# New User Name



## Guest (Oct 26, 2007)

> Hey guys i had to change my User Name, my son wanted the one i use, he wants to name his Micro that name so i just gave in.
> 
> So we went from Over bite to Chasing Spots.


Well if I had seen this post first, I would have been so confused. Quit screwing with the old man. ;D ;D ;D

How about changing the profile to match ( age and name)and giving your son a name other than "my son" ;D ;D

Welcome aboard again and remind "my son" that he's sposed to post.


----------



## overbite (Oct 24, 2007)

I show him the web site i register and then he says im taking the name over bite   thats just not right hes jelous cause i catch more fish   wussup every one lol [smiley=1-beer.gif]


----------



## Guest (Oct 28, 2007)

> thats just not right hes jelous cause i catch more fish  [smiley=1-beer.gif]
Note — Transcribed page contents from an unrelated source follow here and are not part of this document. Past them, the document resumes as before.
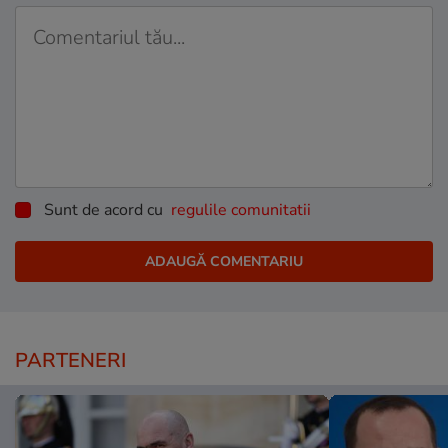
Sunt de acord cu
regulile comunitatii
PARTENERI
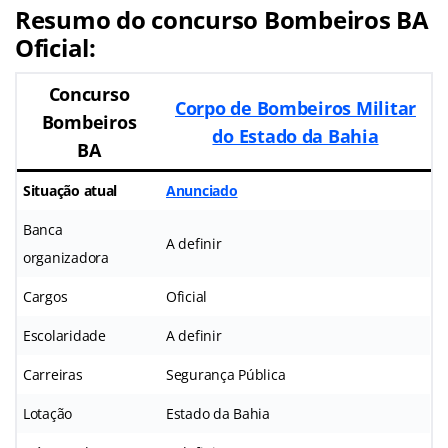
Resumo do concurso Bombeiros BA
Oficial:
Concurso
Corpo de Bombeiros Militar
Bombeiros
do Estado da Bahia
BA
Situação atual
Anunciado
Banca
A definir
organizadora
Cargos
Oficial
Escolaridade
A definir
Carreiras
Segurança Pública
Lotação
Estado da Bahia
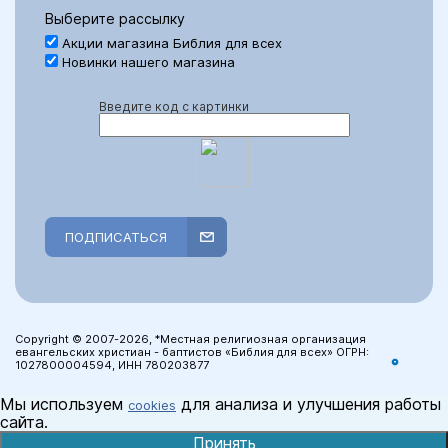
Выберите рассылку
Акции магазина Библия для всех
Новинки нашего магазина
Введите код с картинки
ПОДПИСАТЬСЯ
Copyright © 2007-2026, *Местная религиозная организация
евангельских христиан - баптистов «Библия для всех» ОГРН:
1027800004594, ИНН 780203877
Мы используем
для анализа и улучшения работы
cookies
сайта.
Принять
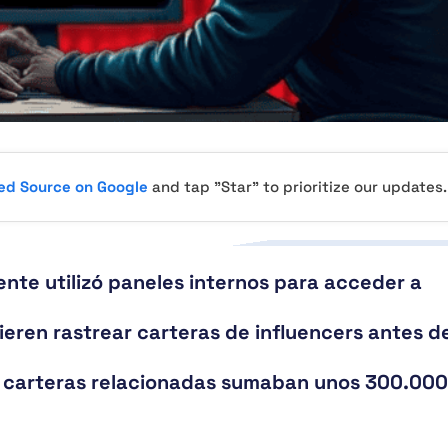
red Source on Google
and tap "Star" to prioritize our updates.
te utilizó paneles internos para acceder a
ieren rastrear carteras de influencers antes d
a carteras relacionadas sumaban unos 300.000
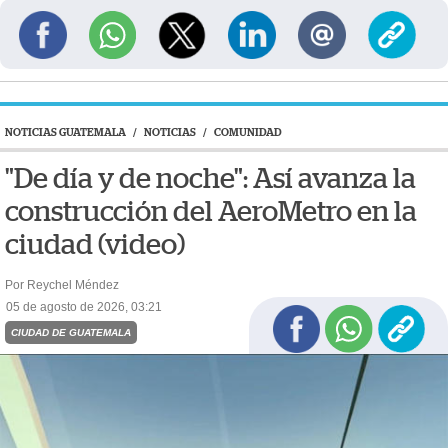
NOTICIAS GUATEMALA
/
NOTICIAS
/
COMUNIDAD
"De día y de noche": Así avanza la
construcción del AeroMetro en la
ciudad (video)
Por Reychel Méndez
05 de agosto de 2026, 03:21
CIUDAD DE GUATEMALA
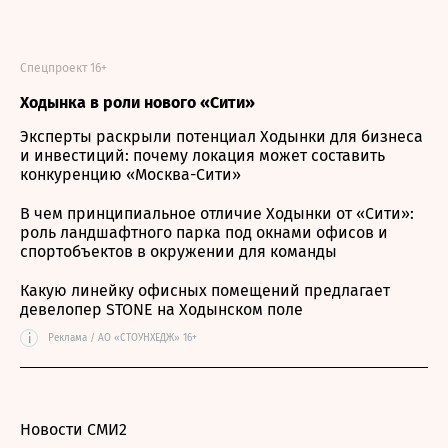
Спецпроект 16+
Ходынка в роли нового «Сити»
Эксперты раскрыли потенциал Ходынки для бизнеса
и инвестиций: почему локация может составить
конкуренцию «Москва-Сити»
В чем принципиальное отличие Ходынки от «Сити»:
роль ландшафтного парка под окнами офисов и
спортобъектов в окружении для команды
Какую линейку офисных помещений предлагает
девелопер STONE на Ходынском поле
i
Реклама / АО «СТОУНХЕДЖ» 16+
Новости СМИ2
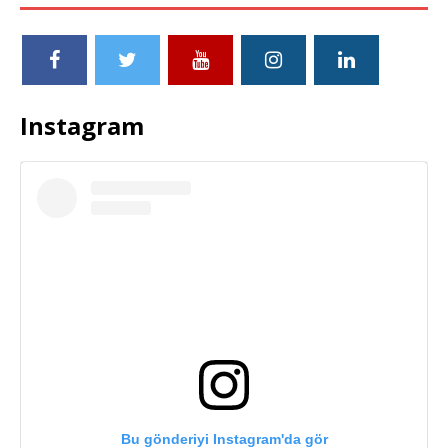
Instagram
Bu gönderiyi Instagram'da gör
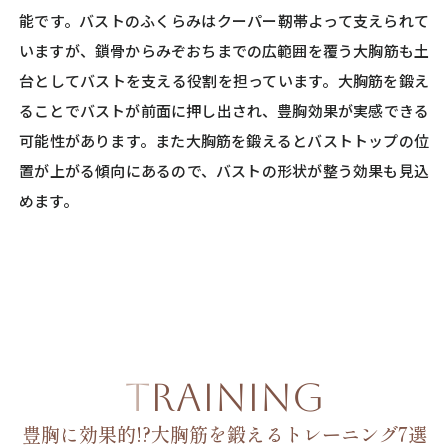
能です。バストのふくらみはクーパー靭帯よって支えられて
いますが、鎖骨からみぞおちまでの広範囲を覆う大胸筋も土
台としてバストを支える役割を担っています。大胸筋を鍛え
ることでバストが前面に押し出され、豊胸効果が実感できる
可能性があります。また大胸筋を鍛えるとバストトップの位
置が上がる傾向にあるので、バストの形状が整う効果も見込
めます。
TRAINING
豊胸に効果的!?大胸筋を鍛えるトレーニング7選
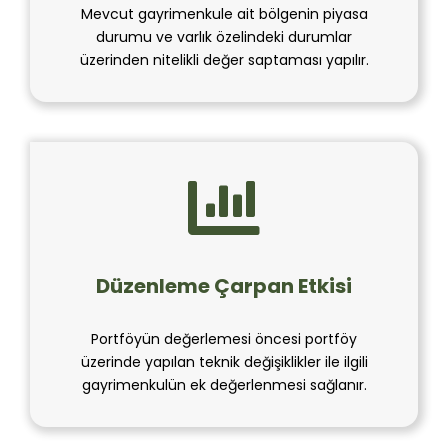
Mevcut gayrimenkule ait bölgenin piyasa
durumu ve varlık özelindeki durumlar
üzerinden nitelikli değer saptaması yapılır.
Düzenleme Çarpan Etkisi
Portföyün değerlemesi öncesi portföy
üzerinde yapılan teknik değişiklikler ile ilgili
gayrimenkulün ek değerlenmesi sağlanır.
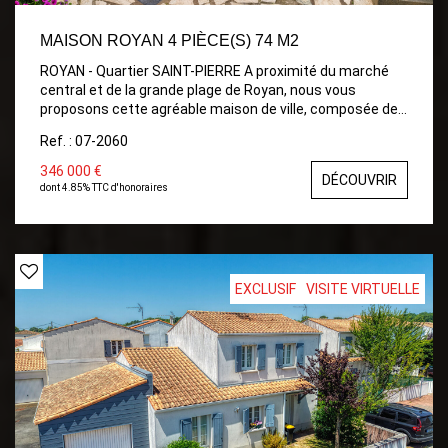
MAISON ROYAN 4 PIÈCE(S) 74 M2
ROYAN - Quartier SAINT-PIERRE A proximité du marché
central et de la grande plage de Royan, nous vous
proposons cette agréable maison de ville, composée de
4 pièces principales avec joli patio exposé en Sud. Entrée,
Ref. : 07-2060
salon-séjour, cuisine ouverte, aménagée et équipée
donnant sur terrasse, espace de rangement, wc. Etage :
346 000 €
DÉCOUVRIR
palier, trois chambres dont une avec placard, salle d'eau
dont 4.85% TTC d'honoraires
et wc. Pompe à chaleur air/eau. Toiture neuve.
Dépendance
EXCLUSIF
VISITE VIRTUELLE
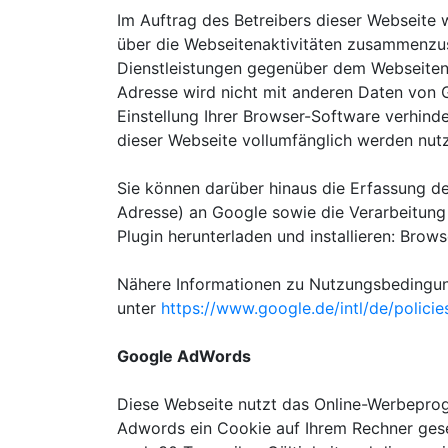
Im Auftrag des Betreibers dieser Webseite
über die Webseitenaktivitäten zusammenzus
Dienstleistungen gegenüber dem Webseitenb
Adresse wird nicht mit anderen Daten von
Einstellung Ihrer Browser-Software verhinde
dieser Webseite vollumfänglich werden nut
Sie können darüber hinaus die Erfassung de
Adresse) an Google sowie die Verarbeitung
Plugin herunterladen und installieren: Bro
Nähere Informationen zu Nutzungsbedingun
unter
https://www.google.de/intl/de/policie
Google AdWords
Diese Webseite nutzt das Online-Werbepr
Adwords ein Cookie auf Ihrem Rechner geset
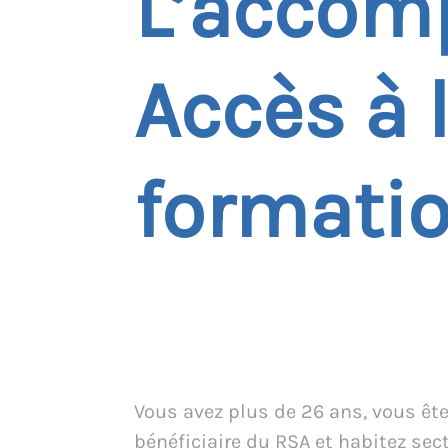
L’accom
Accès à 
formati
Vous avez plus de 26 ans, vous êt
bénéficiaire du RSA et habitez sec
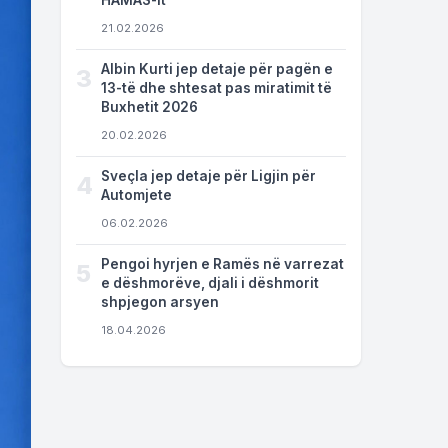
HAMAS-it
21.02.2026
Albin Kurti jep detaje për pagën e
3
13-të dhe shtesat pas miratimit të
Buxhetit 2026
20.02.2026
Sveçla jep detaje për Ligjin për
4
Automjete
06.02.2026
Pengoi hyrjen e Ramës në varrezat
5
e dëshmorëve, djali i dëshmorit
shpjegon arsyen
18.04.2026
Just to let you know the rules. 

[smiley=worth.gif]

[smiley=1-beer.gif]


----------



## zero_gravity (Dec 14, 2006)

welcome aboard


----------



## beavis (Dec 11, 2006)

do you go to school with tanner by chance??


----------



## overbite (Oct 24, 2007)

Ummm i dont know who tanner is but if it helps i go 2 Southwest miami senior high


----------



## JRH (Mar 18, 2007)

> do you go to school with tanner by chance??




[smiley=grin.gif]


----------